Wednesday, May 11, 2005

La Injusticia

After 17 weeks of dialogues about La SeƱora Fernandez on trial for breaking and entering and armed robbery after stealing bonds and money orders from the corner store to support her drug addict niece, supplemented with one non-sequitur reading after another (The History of Colonial Argentina, The Maldive Islands, Forms of Government, etc), it was time for a review session. The professor tells us that there will be two sections to the exam: a text with questions and a matching section. As the hour is wrapping up, he starts spouting in Spanish (one of the few times he actually spoke Spanish directly to us) about the process of a civil action through the courts in a civil law country.
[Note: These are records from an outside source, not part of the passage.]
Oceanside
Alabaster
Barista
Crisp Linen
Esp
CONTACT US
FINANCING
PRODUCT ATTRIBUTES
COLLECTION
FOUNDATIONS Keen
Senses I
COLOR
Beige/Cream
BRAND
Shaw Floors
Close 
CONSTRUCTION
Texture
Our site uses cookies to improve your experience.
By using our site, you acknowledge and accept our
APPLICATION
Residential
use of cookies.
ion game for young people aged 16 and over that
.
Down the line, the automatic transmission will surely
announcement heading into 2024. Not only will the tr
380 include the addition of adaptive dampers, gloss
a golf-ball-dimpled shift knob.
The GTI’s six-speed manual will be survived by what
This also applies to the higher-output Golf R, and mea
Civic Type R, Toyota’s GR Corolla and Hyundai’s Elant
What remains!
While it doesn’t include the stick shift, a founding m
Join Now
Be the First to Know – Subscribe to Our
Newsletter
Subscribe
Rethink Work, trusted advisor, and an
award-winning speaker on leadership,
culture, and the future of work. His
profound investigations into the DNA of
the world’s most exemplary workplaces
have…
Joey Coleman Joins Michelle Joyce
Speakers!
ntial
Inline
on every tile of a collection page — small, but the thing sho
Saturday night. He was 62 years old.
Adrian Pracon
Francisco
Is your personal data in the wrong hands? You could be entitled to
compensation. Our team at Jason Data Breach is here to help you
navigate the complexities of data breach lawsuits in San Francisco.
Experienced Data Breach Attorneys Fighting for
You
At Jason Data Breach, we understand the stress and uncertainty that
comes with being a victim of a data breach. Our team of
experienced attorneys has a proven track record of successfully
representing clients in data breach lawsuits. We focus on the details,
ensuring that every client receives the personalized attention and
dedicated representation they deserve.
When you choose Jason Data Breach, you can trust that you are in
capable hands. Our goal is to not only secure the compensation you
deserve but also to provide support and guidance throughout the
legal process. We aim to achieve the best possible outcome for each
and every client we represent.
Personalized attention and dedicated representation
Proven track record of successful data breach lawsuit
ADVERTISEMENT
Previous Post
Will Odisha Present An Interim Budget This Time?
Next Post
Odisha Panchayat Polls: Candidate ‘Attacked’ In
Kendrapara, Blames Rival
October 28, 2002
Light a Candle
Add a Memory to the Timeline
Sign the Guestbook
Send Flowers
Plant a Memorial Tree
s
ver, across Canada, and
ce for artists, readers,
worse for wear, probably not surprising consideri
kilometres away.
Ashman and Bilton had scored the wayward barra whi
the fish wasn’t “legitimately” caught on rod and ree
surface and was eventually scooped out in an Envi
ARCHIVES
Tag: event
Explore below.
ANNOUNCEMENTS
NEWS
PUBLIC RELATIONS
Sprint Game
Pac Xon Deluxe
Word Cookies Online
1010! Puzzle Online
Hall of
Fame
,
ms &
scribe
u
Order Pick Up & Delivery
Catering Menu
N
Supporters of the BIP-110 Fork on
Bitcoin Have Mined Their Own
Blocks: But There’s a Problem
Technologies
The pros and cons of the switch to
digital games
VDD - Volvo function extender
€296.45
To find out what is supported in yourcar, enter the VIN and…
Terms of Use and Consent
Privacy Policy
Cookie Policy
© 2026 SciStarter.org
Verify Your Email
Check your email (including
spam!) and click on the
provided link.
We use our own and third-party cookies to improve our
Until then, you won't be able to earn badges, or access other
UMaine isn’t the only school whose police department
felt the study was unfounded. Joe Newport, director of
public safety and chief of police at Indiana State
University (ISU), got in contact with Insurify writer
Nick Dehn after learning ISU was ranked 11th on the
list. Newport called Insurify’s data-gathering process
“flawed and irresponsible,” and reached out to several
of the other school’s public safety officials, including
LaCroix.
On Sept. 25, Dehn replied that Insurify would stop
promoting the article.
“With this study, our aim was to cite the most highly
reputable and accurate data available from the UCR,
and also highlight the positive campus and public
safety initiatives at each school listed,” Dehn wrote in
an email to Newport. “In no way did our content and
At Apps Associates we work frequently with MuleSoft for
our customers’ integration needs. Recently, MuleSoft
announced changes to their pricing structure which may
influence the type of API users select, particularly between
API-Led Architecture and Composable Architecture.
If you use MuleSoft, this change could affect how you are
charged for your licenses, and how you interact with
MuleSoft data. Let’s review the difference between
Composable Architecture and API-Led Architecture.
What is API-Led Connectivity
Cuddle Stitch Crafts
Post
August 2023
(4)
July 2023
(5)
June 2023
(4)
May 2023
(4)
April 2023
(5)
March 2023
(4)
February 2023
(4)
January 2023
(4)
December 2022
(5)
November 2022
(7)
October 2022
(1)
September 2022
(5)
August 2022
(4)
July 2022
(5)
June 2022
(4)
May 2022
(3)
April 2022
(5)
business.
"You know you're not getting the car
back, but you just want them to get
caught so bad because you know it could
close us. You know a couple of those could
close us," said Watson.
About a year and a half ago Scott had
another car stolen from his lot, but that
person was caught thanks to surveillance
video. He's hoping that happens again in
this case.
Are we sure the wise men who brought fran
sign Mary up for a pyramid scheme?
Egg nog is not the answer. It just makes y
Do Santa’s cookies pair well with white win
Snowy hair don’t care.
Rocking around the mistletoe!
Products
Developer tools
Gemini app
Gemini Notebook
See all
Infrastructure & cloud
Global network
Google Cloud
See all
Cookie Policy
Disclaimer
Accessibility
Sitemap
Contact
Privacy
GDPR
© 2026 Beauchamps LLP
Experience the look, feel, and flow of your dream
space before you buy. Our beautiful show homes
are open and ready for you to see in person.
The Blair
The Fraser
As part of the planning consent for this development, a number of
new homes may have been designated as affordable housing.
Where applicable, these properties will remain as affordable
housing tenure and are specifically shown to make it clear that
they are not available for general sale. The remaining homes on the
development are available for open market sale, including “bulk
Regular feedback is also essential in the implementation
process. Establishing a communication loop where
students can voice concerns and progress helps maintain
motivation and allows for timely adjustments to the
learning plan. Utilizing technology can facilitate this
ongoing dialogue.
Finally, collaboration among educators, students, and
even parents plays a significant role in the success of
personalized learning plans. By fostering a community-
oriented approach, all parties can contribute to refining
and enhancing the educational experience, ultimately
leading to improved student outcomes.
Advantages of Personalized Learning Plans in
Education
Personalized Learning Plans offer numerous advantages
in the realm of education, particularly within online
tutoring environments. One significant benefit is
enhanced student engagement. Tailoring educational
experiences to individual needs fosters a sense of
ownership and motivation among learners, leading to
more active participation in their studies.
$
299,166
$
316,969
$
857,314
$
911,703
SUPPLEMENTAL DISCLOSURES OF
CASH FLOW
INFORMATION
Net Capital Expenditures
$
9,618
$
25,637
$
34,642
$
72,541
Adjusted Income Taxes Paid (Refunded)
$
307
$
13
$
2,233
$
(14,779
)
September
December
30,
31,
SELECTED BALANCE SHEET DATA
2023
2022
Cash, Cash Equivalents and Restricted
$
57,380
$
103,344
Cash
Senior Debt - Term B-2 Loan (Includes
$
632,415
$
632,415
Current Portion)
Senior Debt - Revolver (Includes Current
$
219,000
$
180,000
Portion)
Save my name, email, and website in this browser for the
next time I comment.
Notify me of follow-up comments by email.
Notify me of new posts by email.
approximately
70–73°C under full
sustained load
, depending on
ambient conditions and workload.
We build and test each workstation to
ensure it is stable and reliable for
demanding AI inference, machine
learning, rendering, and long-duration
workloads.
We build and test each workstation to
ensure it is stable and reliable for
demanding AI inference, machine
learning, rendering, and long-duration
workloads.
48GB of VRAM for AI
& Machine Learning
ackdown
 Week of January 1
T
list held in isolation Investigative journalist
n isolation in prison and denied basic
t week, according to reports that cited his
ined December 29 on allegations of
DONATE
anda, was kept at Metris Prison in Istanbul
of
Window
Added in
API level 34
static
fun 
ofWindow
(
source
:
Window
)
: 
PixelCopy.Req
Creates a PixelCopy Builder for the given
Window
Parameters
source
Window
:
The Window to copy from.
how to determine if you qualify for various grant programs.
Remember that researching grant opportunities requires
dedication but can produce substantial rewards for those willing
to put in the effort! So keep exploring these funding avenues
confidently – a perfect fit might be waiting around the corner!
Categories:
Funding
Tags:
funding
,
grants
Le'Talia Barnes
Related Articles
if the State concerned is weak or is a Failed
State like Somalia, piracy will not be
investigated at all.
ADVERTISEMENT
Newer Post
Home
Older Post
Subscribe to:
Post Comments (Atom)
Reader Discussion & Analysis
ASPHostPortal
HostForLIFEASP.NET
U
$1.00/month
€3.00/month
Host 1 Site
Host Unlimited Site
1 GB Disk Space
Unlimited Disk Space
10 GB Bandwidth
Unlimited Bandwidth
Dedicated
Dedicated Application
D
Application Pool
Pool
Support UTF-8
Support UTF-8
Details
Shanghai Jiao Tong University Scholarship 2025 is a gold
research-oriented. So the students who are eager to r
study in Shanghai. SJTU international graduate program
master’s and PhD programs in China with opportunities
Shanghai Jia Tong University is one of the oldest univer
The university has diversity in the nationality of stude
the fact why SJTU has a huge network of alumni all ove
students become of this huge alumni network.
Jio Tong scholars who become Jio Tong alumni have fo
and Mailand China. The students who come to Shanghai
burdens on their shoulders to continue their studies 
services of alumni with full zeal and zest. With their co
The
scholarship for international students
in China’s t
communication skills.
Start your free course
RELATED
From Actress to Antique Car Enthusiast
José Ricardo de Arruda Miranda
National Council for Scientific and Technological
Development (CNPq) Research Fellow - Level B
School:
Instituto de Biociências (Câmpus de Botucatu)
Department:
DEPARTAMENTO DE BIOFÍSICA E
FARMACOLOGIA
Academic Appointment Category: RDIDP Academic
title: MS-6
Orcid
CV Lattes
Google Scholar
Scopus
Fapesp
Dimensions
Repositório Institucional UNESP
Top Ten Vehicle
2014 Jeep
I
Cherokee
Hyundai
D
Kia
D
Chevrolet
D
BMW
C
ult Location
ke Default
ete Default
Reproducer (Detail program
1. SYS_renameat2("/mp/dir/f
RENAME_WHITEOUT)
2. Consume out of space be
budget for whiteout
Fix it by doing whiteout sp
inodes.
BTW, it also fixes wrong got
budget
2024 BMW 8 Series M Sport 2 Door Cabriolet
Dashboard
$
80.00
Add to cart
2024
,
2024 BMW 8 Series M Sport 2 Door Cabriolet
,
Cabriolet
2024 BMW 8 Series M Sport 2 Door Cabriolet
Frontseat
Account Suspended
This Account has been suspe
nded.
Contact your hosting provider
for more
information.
We all start scribbling things down, trying to catch everything-- he was going along at a pretty good clip-- and he turns around, chuckling, and tells us that we don't need to write it down, it's just some information for us. So, we all put our pens down and the last few minutes of the class pass.

Friday morning, I show up with my Spanish-English, my German-English, and 501 Spanish Verbs. I'm feeling pretty good, pretty confident, as nothing we did this semester was even a passing challenge for me. The text wasn't too challenging-- a bit about a contract dispute-- and the first two pages of the questions were easy. Then I got to question number 16: What does one call the kind of contract Sr. B signed with Dr. C. What? How should I know, seeing as we never covered that? Oh, yeah, that's right: we covered it in the last 15 minutes of the semester. You know, the stuff he told us we didn't need to write down. The remaining questions on the text? All of a similar nature.

Panic.

I literally paged through the text page-by-page and confirmed that it was not only not covered in the course, it wasn't even covered in the textbook, which had only dialogues on criminal matters. Then I took up my dictionaries and started making things up.

After the exam, I met up with some of my fellow classmates in the hall. Everyone was cursing the Professor's name over those last two pages of questions. So, at least I wasn't the only one who made stuff up for half of the exam. Thank God for the curve-- I think that's the first time I've ever said that.